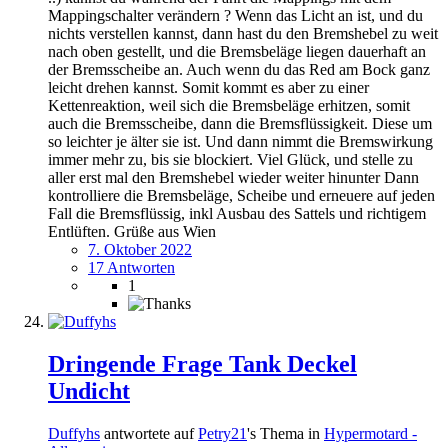
Mappingschalter verändern ? Wenn das Licht an ist, und du
nichts verstellen kannst, dann hast du den Bremshebel zu weit
nach oben gestellt, und die Bremsbeläge liegen dauerhaft an
der Bremsscheibe an. Auch wenn du das Red am Bock ganz
leicht drehen kannst. Somit kommt es aber zu einer
Kettenreaktion, weil sich die Bremsbeläge erhitzen, somit
auch die Bremsscheibe, dann die Bremsflüssigkeit. Diese um
so leichter je älter sie ist. Und dann nimmt die Bremswirkung
immer mehr zu, bis sie blockiert. Viel Glück, und stelle zu
aller erst mal den Bremshebel wieder weiter hinunter Dann
kontrolliere die Bremsbeläge, Scheibe und erneuere auf jeden
Fall die Bremsflüssig, inkl Ausbau des Sattels und richtigem
Entlüften. Grüße aus Wien
7. Oktober 2022
17 Antworten
1
Dringende Frage Tank Deckel
Undicht
Duffyhs
antwortete auf
Petry21
's Thema in
Hypermotard -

====

• [What you are asked to do]
For each line in the data that contains the string "Bremshebel", give a copy of that line.

• [Result for this task]
nichts verstellen kannst, dann hast du den Bremshebel zu weit
aller erst mal den Bremshebel wieder weiter hinunter Dann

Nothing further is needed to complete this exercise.